Our office has gone from bL HQ to bridal HQ recently, with a recent hike in engagements among our coworkers–and we’re not mad at it! As a lot of you may know, planning a wedding is a LOT of work, and sometimes you need some sage advice from the wedding experts. The Knot‘s Executive Editor, Kristen Maxwell Cooper, was sweet enough to let our brides-to-be lob some hard hitting questions at her, and we’re thrilled to share the answers with you!
There are so many articles out there that say things about how much you spend on your wedding and how that correlates with your likelihood of divorce (the less you spend, the more likely your marriage will last), or the amount of people you invite to your wedding determines your likelihood of divorce (the more people you invte, the less likely you are to get divorced). How do you keep from getting overwhelmed with all the contradictory information, and how do you keep from letting all these articles determine the kind of wedding you have?
My advice is to ignore those articles and throw whatever kind of wedding feels right for you and your fiance. It’s about the two of you and your unique love, so it should be a day that speaks to your personal preferences and your unique story.
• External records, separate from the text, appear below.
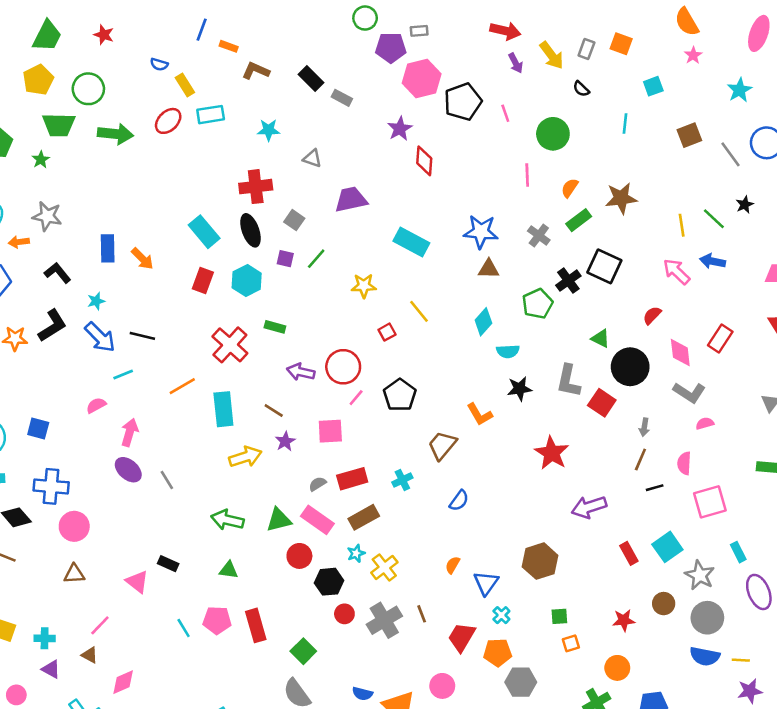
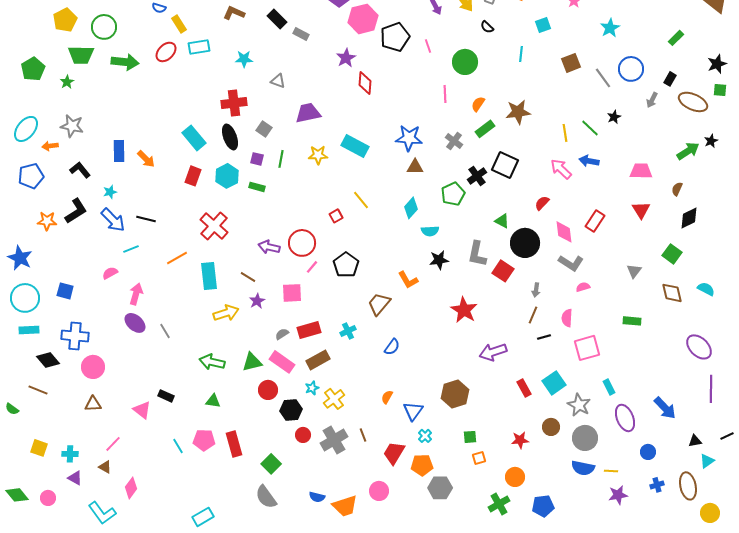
green line: (316, 259) -> (281, 159), turned -30
yellow star: (364, 286) -> (318, 155), moved
green rectangle: (275, 327) -> (257, 187), moved
pink diamond: (123, 682) -> (131, 488), turned -30

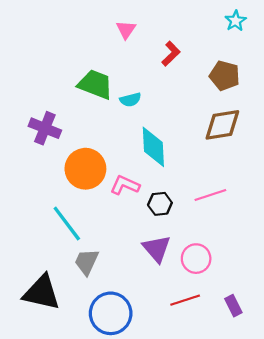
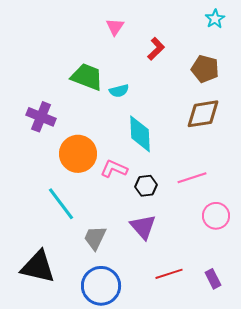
pink circle: (196, 259) -> (216, 216), moved
gray trapezoid: (87, 262) -> (95, 238), moved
Live in the moment instead of worrying about the unpredictable future.
What is the proper etiquette for the no fuss bride? Are favors required, do I need to specify attire, how many food & beverage options are required?
You’re part of a new crop of brides we’re seeing that have been dubbed “bridechillas” because of their laid back approach to wedding planning. While this a welcome change from bridezillas, I still think it’s nice to give your guests an idea of the dress code for the wedding, even if it’s just simply “casual”. Trust me, if you don’t, you risk having to field tons of emails and phone calls asking this very question. As for the number of food and beverage options, that’s completely up to you. If you want to keep it simple with just beer and wine, go for it!
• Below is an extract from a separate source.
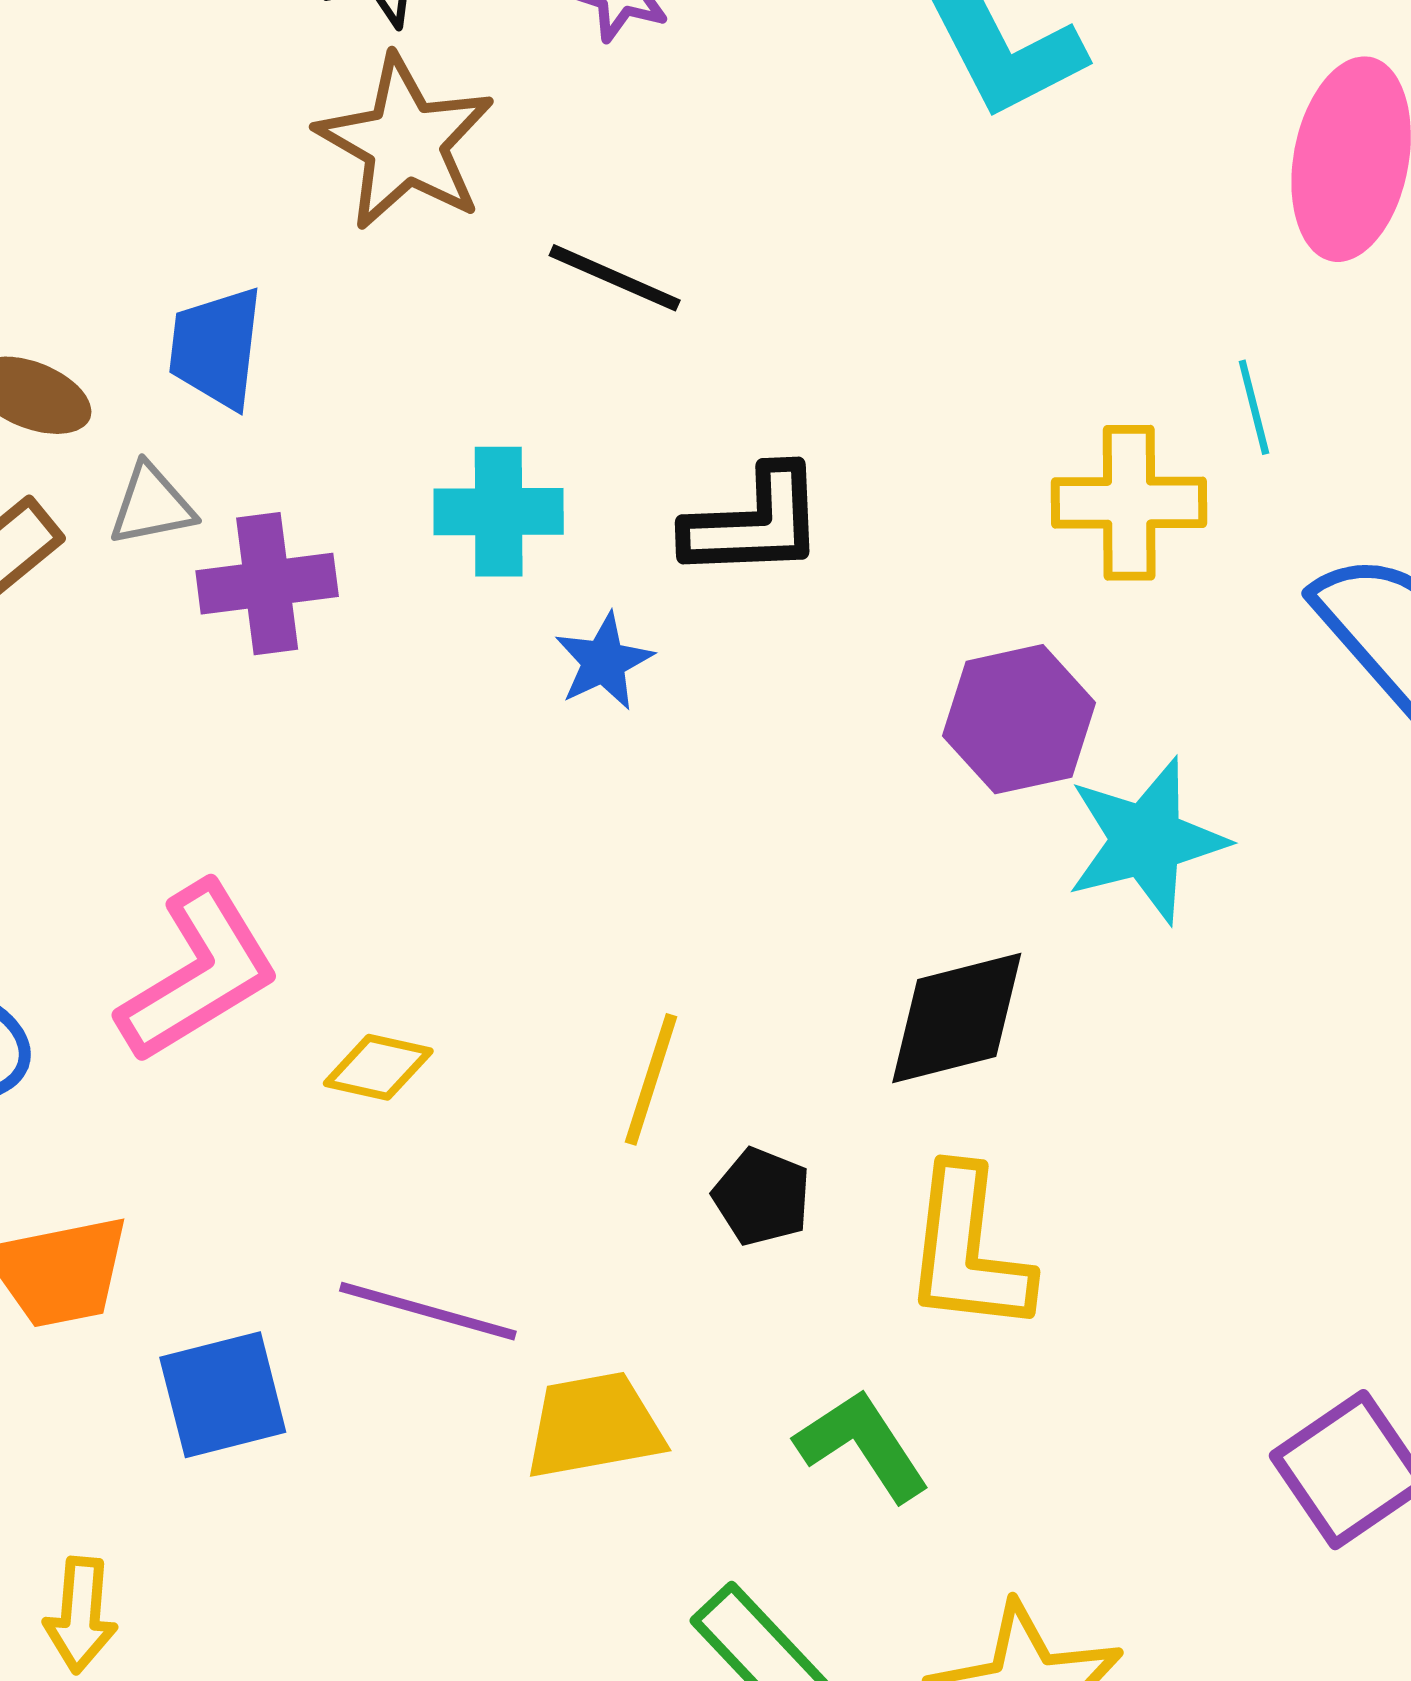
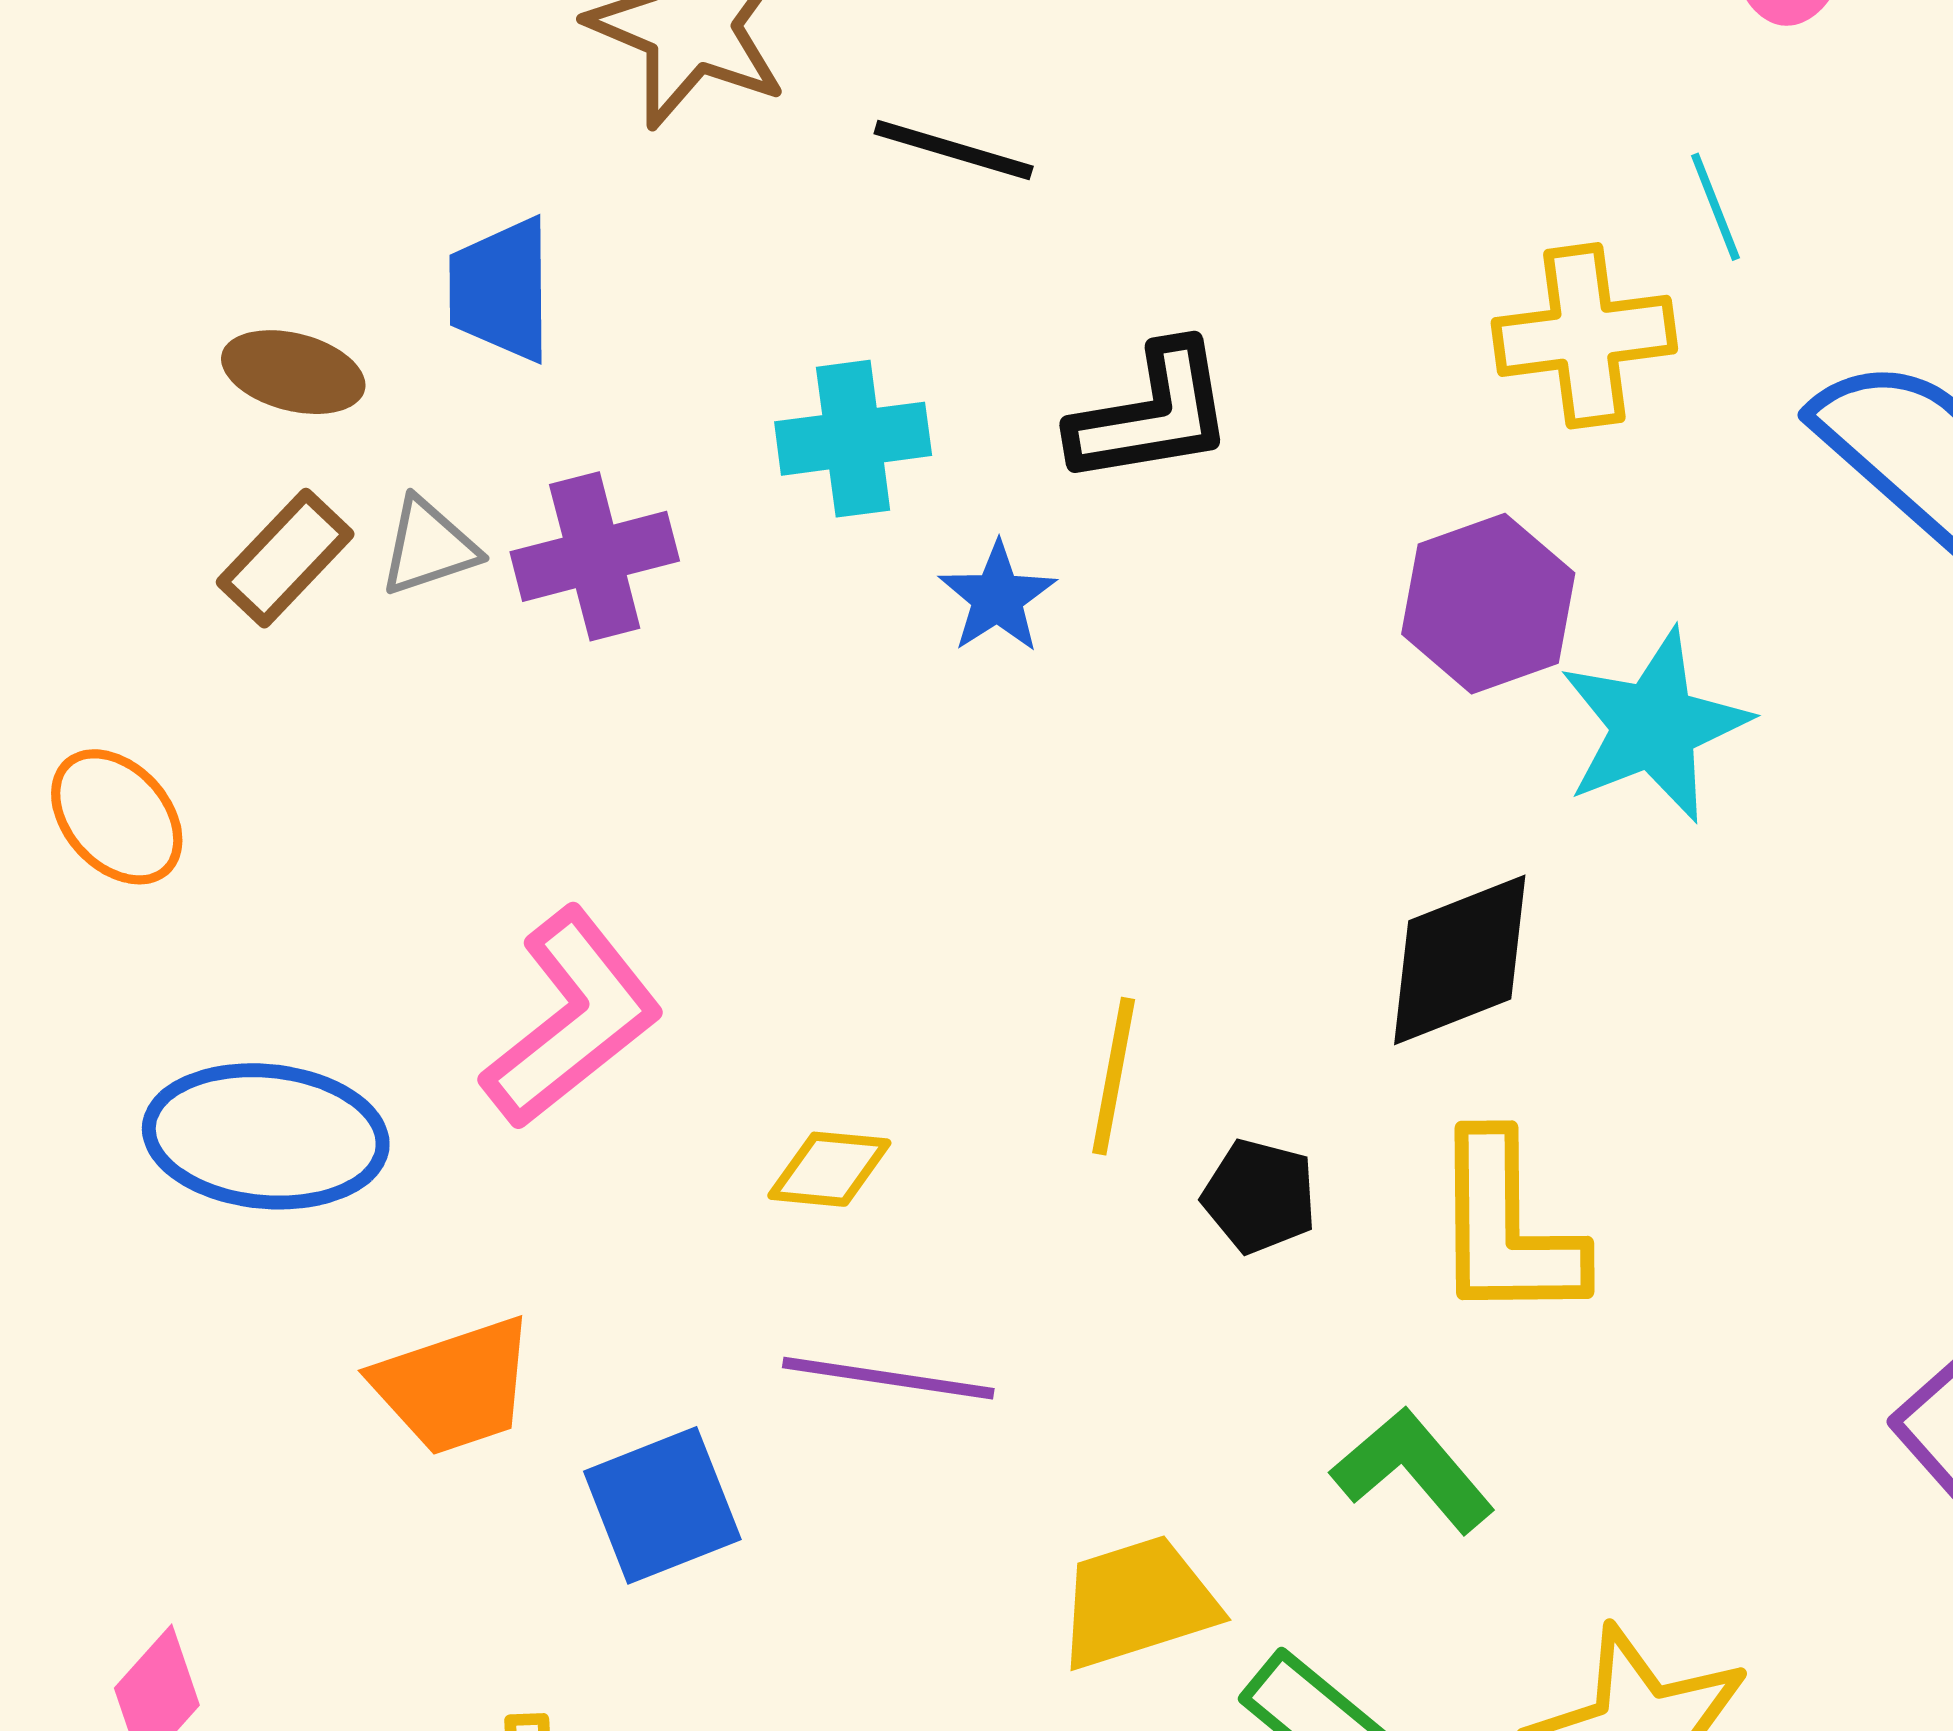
gray triangle: (152, 505) -> (429, 547), moved
yellow diamond: (378, 1067) -> (829, 1169), moved
yellow trapezoid: (594, 1426) -> (1138, 1602), moved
How do you determine your day-of timeline? I’m not sure how to plot the first dance, or cutting the cake, etc.
If you have a wedding planner, day-of coordinator or a coordinator at your venue, let him or her take a first pass at the timeline. They will know what is done traditionally and may even have some new ideas for shaking things up. If not, this article will certainly help!
How do you figure out your budget? Is it up to your salary?
The first step to figuring out your budget is to discuss with both families to determine who will be paying for what and/or what each family will be contributing, if anything. Once all of that is in a pot, discuss what you and your fiance consider to be the most important aspects of the weddings–is it more important to have everyone you love there? Or have it at an exotic location? Then follow the percentage breakdown in this article. After that, you should know exactly how much you should be spending on your venue, flowers, cake and more!
What is proper etiquette for inviting coworkers?
You shouldn’t feel obligated to invite anyone to your wedding–even your coworkers. If you’re close to a few outside of work, you should feel free to invite them without feeling like you need to invite the entire office–just don’t make a big deal of it. But if you have a small team and are inviting some coworkers (that you aren’t friends with outside of work) and not others, I would rethink it–it’s all or nothing.